■ Work task
Apart from the pictures, every line below needs to be reproduced verbatim.

■ Listed records

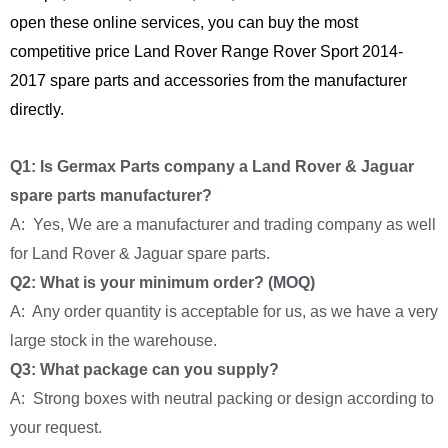
open these online services, you can buy the most
competitive price Land Rover Range Rover Sport 2014-
2017 spare parts and accessories from the manufacturer
directly.
Q1: Is Germax Parts company a Land Rover & Jaguar
spare parts manufacturer?
A: Yes, We are a manufacturer and trading company as well
for Land Rover & Jaguar spare parts.
Q2: What is your minimum order? (MOQ)
A: Any order quantity is acceptable for us, as we have a very
large stock in the warehouse.
Q3: What package can you supply?
A: Strong boxes with neutral packing or design according to
your request.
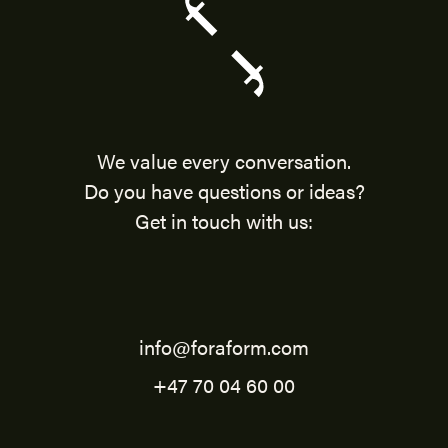
We value every conversation.
Do you have questions or ideas?
Get in touch with us:
info@foraform.com
+47 70 04 60 00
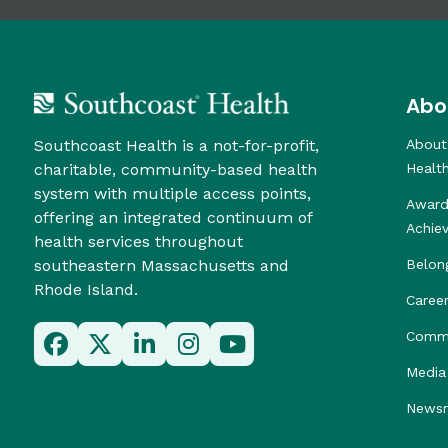
Abo
Southcoast Health is a not-for-profit,
About
charitable, community-based health
Healt
system with multiple access points,
Award
offering an integrated continuum of
Achie
health services throughout
southeastern Massachusetts and
Belon
Rhode Island.
Caree
Commu
Media 
News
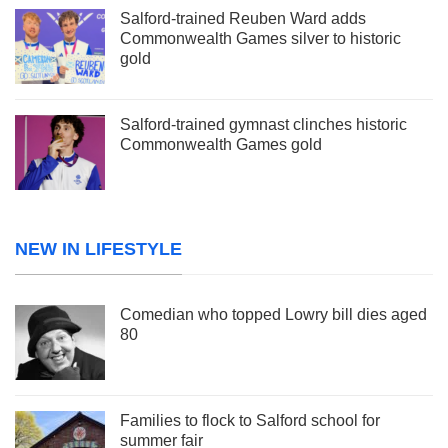
Salford-trained Reuben Ward adds
Commonwealth Games silver to historic
gold
Salford-trained gymnast clinches historic
Commonwealth Games gold
NEW IN LIFESTYLE
Comedian who topped Lowry bill dies aged
80
Families to flock to Salford school for
summer fair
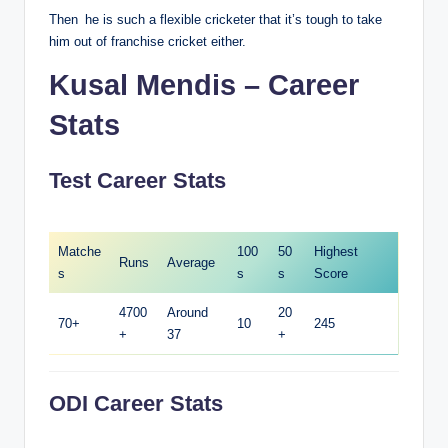
Then he is such a flexible cricketer that it’s tough to take
him out of franchise cricket either.
Kusal Mendis – Career
Stats
Test Career Stats
Matche
100
50
Highest
Runs
Average
s
s
s
Score
4700
Around
20
70+
10
245
+
37
+
ODI Career Stats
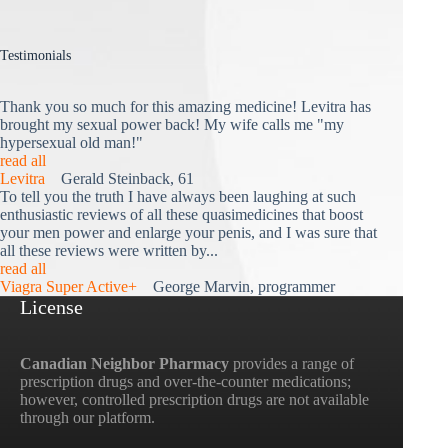
Testimonials
Thank you so much for this amazing medicine! Levitra has
brought my sexual power back! My wife calls me "my
hypersexual old man!"
read all
Levitra
Gerald Steinback, 61
To tell you the truth I have always been laughing at such
enthusiastic reviews of all these quasimedicines that boost
your men power and enlarge your penis, and I was sure that
all these reviews were written by...
read all
Viagra Super Active+
George Marvin, programmer
License
Canadian Neighbor Pharmacy
provides a range of
prescription drugs and over-the-counter medications;
however, controlled prescription drugs are not available
through our platform.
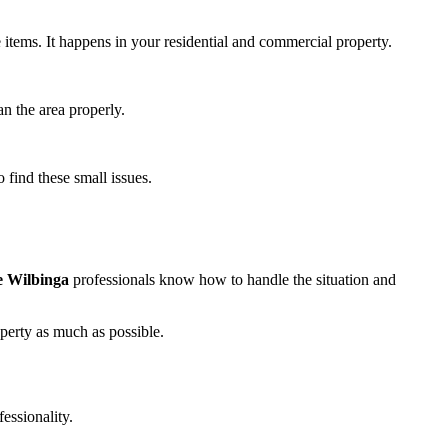
e items. It happens in your residential and commercial property.
an the area properly.
 find these small issues.
 Wilbinga
professionals know how to handle the situation and
operty as much as possible.
essionality.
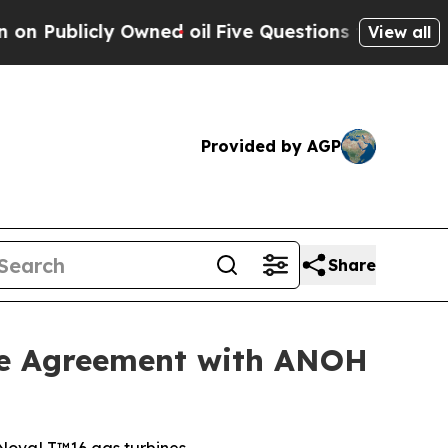
licly Owned oil
Five Questions the US Governmen
View all
Provided by AGP
Share
ce Agreement with ANOH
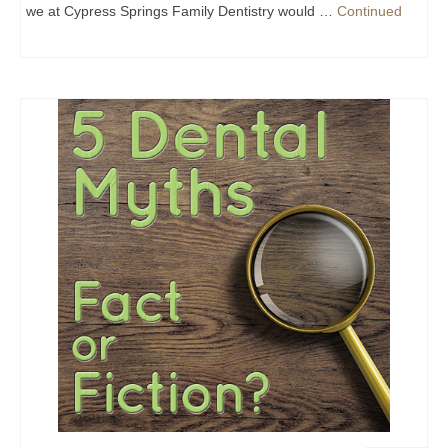
we at Cypress Springs Family Dentistry would …
Continued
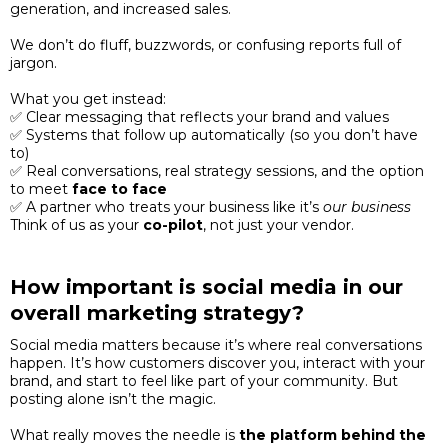
generation, and increased sales.
We don’t do fluff, buzzwords, or confusing reports full of
jargon.
What you get instead:
✅ Clear messaging that reflects your brand and values
✅ Systems that follow up automatically (so you don’t have
to)
✅ Real conversations, real strategy sessions, and the option
to meet
face to face
✅ A partner who treats your business like it’s
our business
Think of us as your
co-pilot
, not just your vendor.
How important is social media in our
overall marketing strategy?
Social media matters because it’s where real conversations
happen. It’s how customers discover you, interact with your
brand, and start to feel like part of your community. But
posting alone isn’t the magic.
What really moves the needle is
the platform behind the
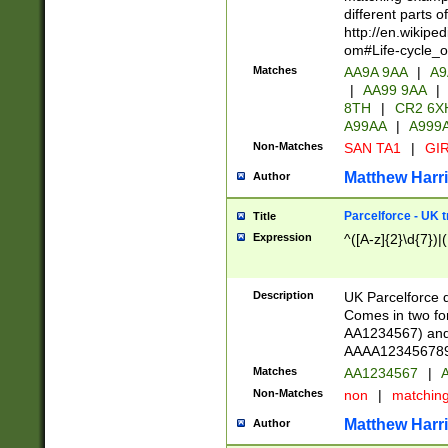
different parts 
http://en.wikipe
om#Life-cycle_
Matches
AA9A 9AA
|
A9
|
AA99 9AA
|
8TH
|
CR2 6X
A99AA
|
A999
Non-Matches
SAN TA1
|
GIR
Matthew Harr
Author
Parcelforce - UK 
Title
Expression
^([A-z]{2}\d{7})|
Description
UK Parcelforce d
Comes in two for
AA1234567) and 
AAAA1234567890)
Matches
AA1234567
|
A
Non-Matches
non
|
matchin
Matthew Harr
Author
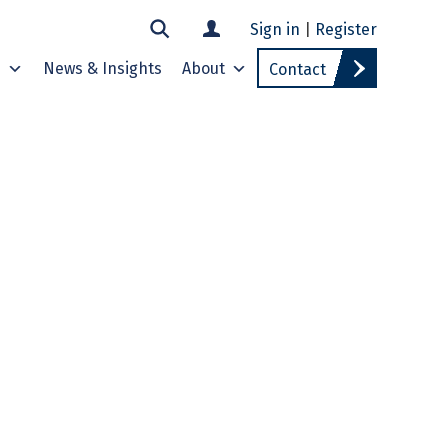
Sign in
|
Register
s
News & Insights
About
Contact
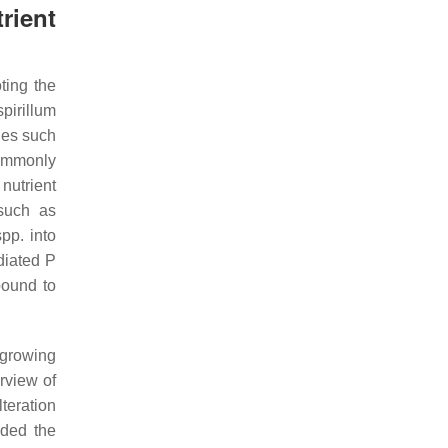
rient
ting the
pirillum
cies such
ommonly
nutrient
 such as
pp. into
diated P
bound to
 growing
rview of
lteration
nded the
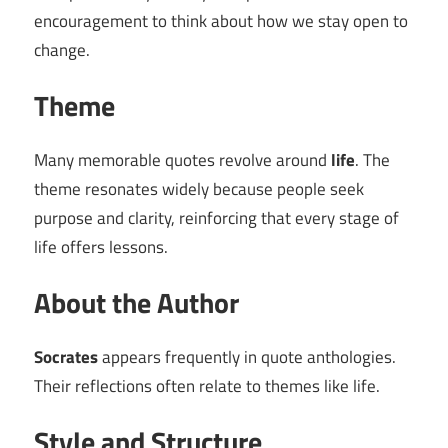
encouragement to think about how we stay open to
change.
Theme
Many memorable quotes revolve around
life
. The
theme resonates widely because people seek
purpose and clarity, reinforcing that every stage of
life offers lessons.
About the Author
Socrates
appears frequently in quote anthologies.
Their reflections often relate to themes like life.
Style and Structure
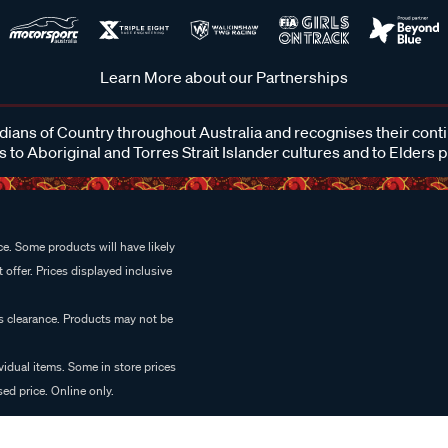
Learn More about our Partnerships
ans of Country throughout Australia and recognises their cont
 to Aboriginal and Torres Strait Islander cultures and to Elders 
e. Some products will have likely
 offer. Prices displayed inclusive
es clearance. Products may not be
vidual items. Some in store prices
ed price. Online only.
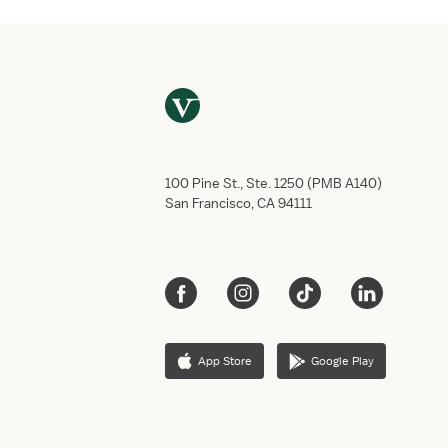
100 Pine St., Ste. 1250 (PMB A140)
San Francisco, CA 94111
App Store
Google Play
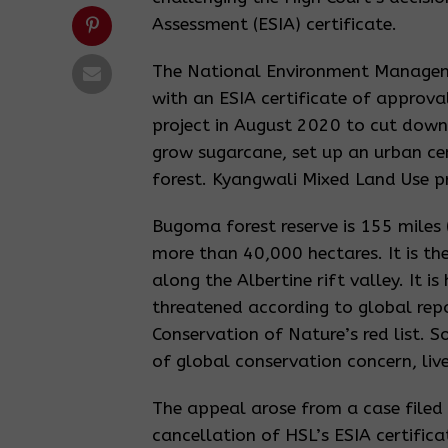
Assessment (ESIA) certificate.
The National Environment Managem
with an ESIA certificate of approv
project in August 2020 to cut down 
grow sugarcane, set up an urban cen
forest. Kyangwali Mixed Land Use pr
Bugoma forest reserve is 155 mile
more than 40,000 hectares. It is the
along the Albertine rift valley. It
threatened according to global repor
Conservation of Nature’s red list.
of global conservation concern, live 
The appeal arose from a case filed
cancellation of HSL’s ESIA certific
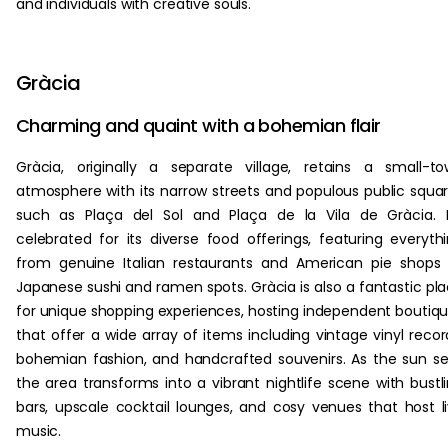
and individuals with creative souls.
Gràcia
Charming and quaint with a bohemian flair
Gràcia, originally a separate village, retains a small-t
atmosphere with its narrow streets and populous public squa
such as Plaça del Sol and Plaça de la Vila de Gràcia. I
celebrated for its diverse food offerings, featuring everyth
from genuine Italian restaurants and American pie shops
Japanese sushi and ramen spots. Gràcia is also a fantastic pl
for unique shopping experiences, hosting independent boutiq
that offer a wide array of items including vintage vinyl recor
bohemian fashion, and handcrafted souvenirs. As the sun se
the area transforms into a vibrant nightlife scene with bustl
bars, upscale cocktail lounges, and cosy venues that host l
music.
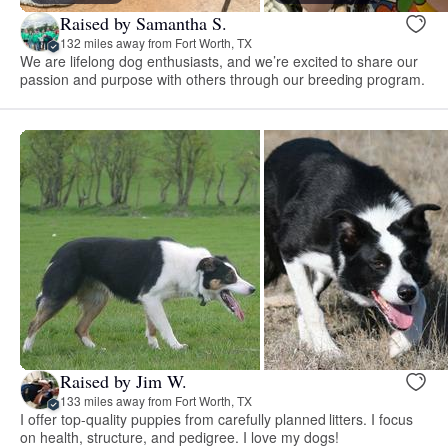
Raised by Samantha S.
132 miles away from Fort Worth, TX
We are lifelong dog enthusiasts, and we’re excited to share our
passion and purpose with others through our breeding program.
Raised by Jim W.
133 miles away from Fort Worth, TX
I offer top-quality puppies from carefully planned litters. I focus
on health, structure, and pedigree. I love my dogs!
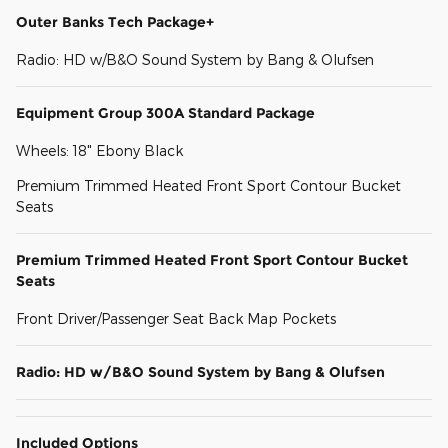
Outer Banks Tech Package+
Radio: HD w/B&O Sound System by Bang & Olufsen
Equipment Group 300A Standard Package
Wheels: 18" Ebony Black
Premium Trimmed Heated Front Sport Contour Bucket
Seats
Premium Trimmed Heated Front Sport Contour Bucket
Seats
Front Driver/Passenger Seat Back Map Pockets
Radio: HD w/B&O Sound System by Bang & Olufsen
Included Options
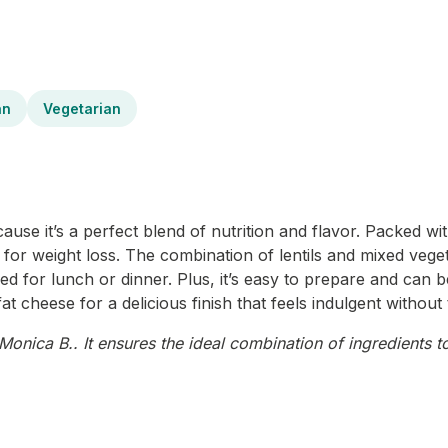
an
Vegetarian
use it’s a perfect blend of nutrition and flavor. Packed wit
ce for weight loss. The combination of lentils and mixed vege
oyed for lunch or dinner. Plus, it’s easy to prepare and can
t cheese for a delicious finish that feels indulgent without t
onica B.. It ensures the ideal combination of ingredients to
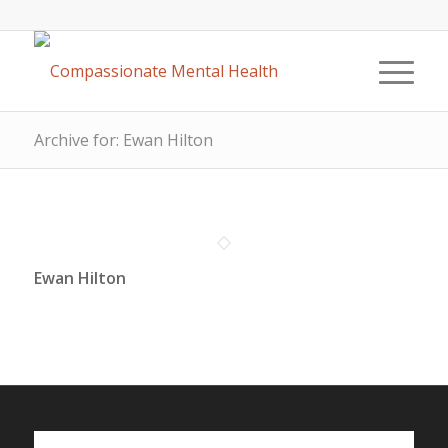
Archive for: Ewan Hilton
Ewan Hilton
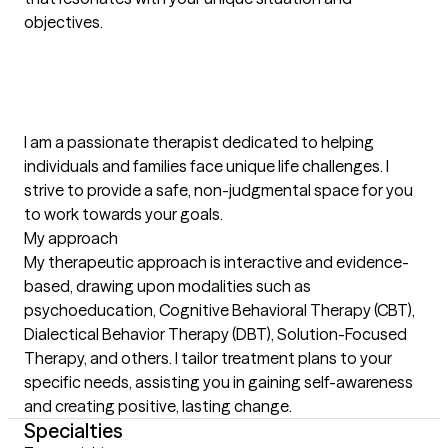
objectives.

I am a passionate therapist dedicated to helping 
individuals and families face unique life challenges. I 
strive to provide a safe, non-judgmental space for you 
to work towards your goals.

My approach

My therapeutic approach is interactive and evidence-
based, drawing upon modalities such as 
psychoeducation, Cognitive Behavioral Therapy (CBT), 
Dialectical Behavior Therapy (DBT), Solution-Focused 
Therapy, and others. I tailor treatment plans to your 
specific needs, assisting you in gaining self-awareness 
and creating positive, lasting change.
Specialties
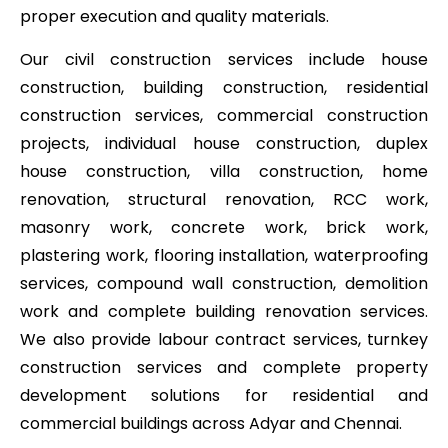
proper execution and quality materials.
Our civil construction services include house
construction, building construction, residential
construction services, commercial construction
projects, individual house construction, duplex
house construction, villa construction, home
renovation, structural renovation, RCC work,
masonry work, concrete work, brick work,
plastering work, flooring installation, waterproofing
services, compound wall construction, demolition
work and complete building renovation services.
We also provide labour contract services, turnkey
construction services and complete property
development solutions for residential and
commercial buildings across Adyar and Chennai.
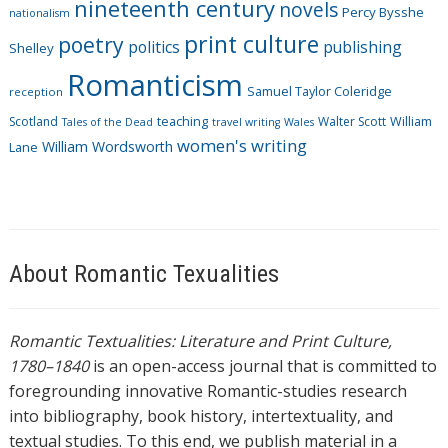
nineteenth century
novels
Percy Bysshe
nationalism
print culture
poetry
politics
publishing
Shelley
Romanticism
Samuel Taylor Coleridge
reception
Scotland
teaching
Walter Scott
William
Tales of the Dead
travel writing
Wales
women's writing
William Wordsworth
Lane
About Romantic Texualities
Romantic Textualities: Literature and Print Culture,
1780–1840
is an open-access journal that is committed to
foregrounding innovative Romantic-studies research
into bibliography, book history, intertextuality, and
textual studies. To this end, we publish material in a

■ Answer box
open these online services, you can buy the most
competitive price Land Rover Range Rover Sport 2014-
2017 spare parts and accessories from the manufacturer
directly.
Q1: Is Germax Parts company a Land Rover & Jaguar
spare parts manufacturer?
A: Yes, We are a manufacturer and trading company as well
for Land Rover & Jaguar spare parts.
Q2: What is your minimum order? (MOQ)
A: Any order quantity is acceptable for us, as we have a very
large stock in the warehouse.
Q3: What package can you supply?
A: Strong boxes with neutral packing or design according to
your request.
We value every conversation.
Do you have questions or ideas?
Get in touch with us:
info@foraform.com
+47 70 04 60 00
Abo
Southcoast Health is a not-for-profit,
About
charitable, community-based health
Healt
system with multiple access points,
Award
offering an integrated continuum of
Achie
health services throughout
southeastern Massachusetts and
Belon
Rhode Island.
Caree
Commu
Media 
News
Salford-trained Reuben Ward adds
Commonwealth Games silver to historic
gold
Salford-trained gymnast clinches historic
Commonwealth Games gold
NEW IN LIFESTYLE
Comedian who topped Lowry bill dies aged
80
Families to flock to Salford school for
summer fair
Then he is such a flexible cricketer that it’s tough to take
him out of franchise cricket either.
Kusal Mendis – Career
Stats
Test Career Stats
Matche
100
50
Highest
Runs
Average
s
s
s
Score
4700
Around
20
70+
10
245
+
37
+
ODI Career Stats
Testimonials
Thank you so much for this amazing medicine! Levitra has
brought my sexual power back! My wife calls me "my
hypersexual old man!"
read all
Levitra
Gerald Steinback, 61
To tell you the truth I have always been laughing at such
enthusiastic reviews of all these quasimedicines that boost
your men power and enlarge your penis, and I was sure that
all these reviews were written by...
read all
Viagra Super Active+
George Marvin, programmer
License
Canadian Neighbor Pharmacy
provides a range of
prescription drugs and over-the-counter medications;
however, controlled prescription drugs are not available
through our platform.
e items. It happens in your residential and commercial property.
an the area properly.
 find these small issues.
 Wilbinga
professionals know how to handle the situation and
operty as much as possible.
essionality.
licly Owned oil
Five Questions the US Governmen
View all
Provided by AGP
Share
ce Agreement with ANOH
we at Cypress Springs Family Dentistry would …
Continued
generation, and increased sales.
We don’t do fluff, buzzwords, or confusing reports full of
jargon.
What you get instead:
✅ Clear messaging that reflects your brand and values
✅ Systems that follow up automatically (so you don’t have
to)
✅ Real conversations, real strategy sessions, and the option
to meet
face to face
✅ A partner who treats your business like it’s
our business
Think of us as your
co-pilot
, not just your vendor.
How important is social media in our
overall marketing strategy?
Social media matters because it’s where real conversations
happen. It’s how customers discover you, interact with your
brand, and start to feel like part of your community. But
posting alone isn’t the magic.
What really moves the needle is
the platform behind the
different parts 
http://en.wikipe
om#Life-cycle_
Matches
AA9A 9AA
|
A9
|
AA99 9AA
|
8TH
|
CR2 6X
A99AA
|
A999
Non-Matches
SAN TA1
|
GIR
Matthew Harr
Author
Parcelforce - UK 
Title
Expression
^([A-z]{2}\d{7})|
Description
UK Parcelforce d
Comes in two for
AA1234567) and 
AAAA1234567890)
Matches
AA1234567
|
A
Non-Matches
non
|
matchin
Matthew Harr
Author
Sign in
|
Register
s
News & Insights
About
Contact
rient
ting the
pirillum
cies such
ommonly
nutrient
 such as
pp. into
diated P
bound to
 growing
rview of
lteration
nded the
encouragement to think about how we stay open to
change.
Theme
Many memorable quotes revolve around
life
. The
theme resonates widely because people seek
purpose and clarity, reinforcing that every stage of
life offers lessons.
About the Author
Socrates
appears frequently in quote anthologies.
Their reflections often relate to themes like life.
Style and Structure
Learn More about our Partnerships
ans of Country throughout Australia and recognises their cont
 to Aboriginal and Torres Strait Islander cultures and to Elders 
e. Some products will have likely
 offer. Prices displayed inclusive
es clearance. Products may not be
vidual items. Some in store prices
ed price. Online only.
100 Pine St., Ste. 1250 (PMB A140)
San Francisco, CA 94111
App Store
Google Play
Assessment (ESIA) certificate.
The National Environment Managem
with an ESIA certificate of approv
project in August 2020 to cut down 
grow sugarcane, set up an urban cen
forest. Kyangwali Mixed Land Use pr
Bugoma forest reserve is 155 mile
more than 40,000 hectares. It is the
along the Albertine rift valley. It
threatened according to global repor
Conservation of Nature’s red list.
of global conservation concern, live 
The appeal arose from a case filed
cancellation of HSL’s ESIA certific
and individuals with creative souls.
Gràcia
Charming and quaint with a bohemian flair
Gràcia, originally a separate village, retains a small-t
atmosphere with its narrow streets and populous public squa
such as Plaça del Sol and Plaça de la Vila de Gràcia. I
celebrated for its diverse food offerings, featuring everyth
from genuine Italian restaurants and American pie shops
Japanese sushi and ramen spots. Gràcia is also a fantastic pl
for unique shopping experiences, hosting independent boutiq
that offer a wide array of items including vintage vinyl recor
bohemian fashion, and handcrafted souvenirs. As the sun se
the area transforms into a vibrant nightlife scene with bustl
bars, upscale cocktail lounges, and cosy venues that host l
music.
Raised by Samantha S.
132 miles away from Fort Worth, TX
We are lifelong dog enthusiasts, and we’re excited to share our
passion and purpose with others through our breeding program.
Raised by Jim W.
133 miles away from Fort Worth, TX
I offer top-quality puppies from carefully planned litters. I focus
on health, structure, and pedigree. I love my dogs!
Outer Banks Tech Package+
Radio: HD w/B&O Sound System by Bang & Olufsen
Equipment Group 300A Standard Package
Wheels: 18" Ebony Black
Premium Trimmed Heated Front Sport Contour Bucket
Seats
Premium Trimmed Heated Front Sport Contour Bucket
Seats
Front Driver/Passenger Seat Back Map Pockets
Radio: HD w/B&O Sound System by Bang & Olufsen
Included Options
an
Vegetarian
use it’s a perfect blend of nutrition and flavor. Packed wit
ce for weight loss. The combination of lentils and mixed vege
oyed for lunch or dinner. Plus, it’s easy to prepare and can
t cheese for a delicious finish that feels indulgent without t
onica B.. It ensures the ideal combination of ingredients to
Archive for: Ewan Hilton
Ewan Hilton
objectives.

I am a passionate therapist dedicated to helping 
individuals and families face unique life challenges. I 
strive to provide a safe, non-judgmental space for you 
to work towards your goals.

My approach

My therapeutic approach is interactive and evidence-
based, drawing upon modalities such as 
psychoeducation, Cognitive Behavioral Therapy (CBT), 
Dialectical Behavior Therapy (DBT), Solution-Focused 
Therapy, and others. I tailor treatment plans to your 
specific needs, assisting you in gaining self-awareness 
and creating positive, lasting change.
Specialties
proper execution and quality materials.
Our civil construction services include house
construction, building construction, residential
construction services, commercial construction
projects, individual house construction, duplex
house construction, villa construction, home
renovation, structural renovation, RCC work,
masonry work, concrete work, brick work,
plastering work, flooring installation, waterproofing
services, compound wall construction, demolition
work and complete building renovation services.
We also provide labour contract services, turnkey
construction services and complete property
development solutions for residential and
commercial buildings across Adyar and Chennai.
nineteenth century
novels
Percy Bysshe
nationalism
print culture
poetry
politics
publishing
Shelley
Romanticism
Samuel Taylor Coleridge
reception
Scotland
teaching
Walter Scott
William
Tales of the Dead
travel writing
Wales
women's writing
William Wordsworth
Lane
About Romantic Texualities
Romantic Textualities: Literature and Print Culture,
1780–1840
is an open-access journal that is committed to
foregrounding innovative Romantic-studies research
into bibliography, book history, intertextuality, and
textual studies. To this end, we publish material in a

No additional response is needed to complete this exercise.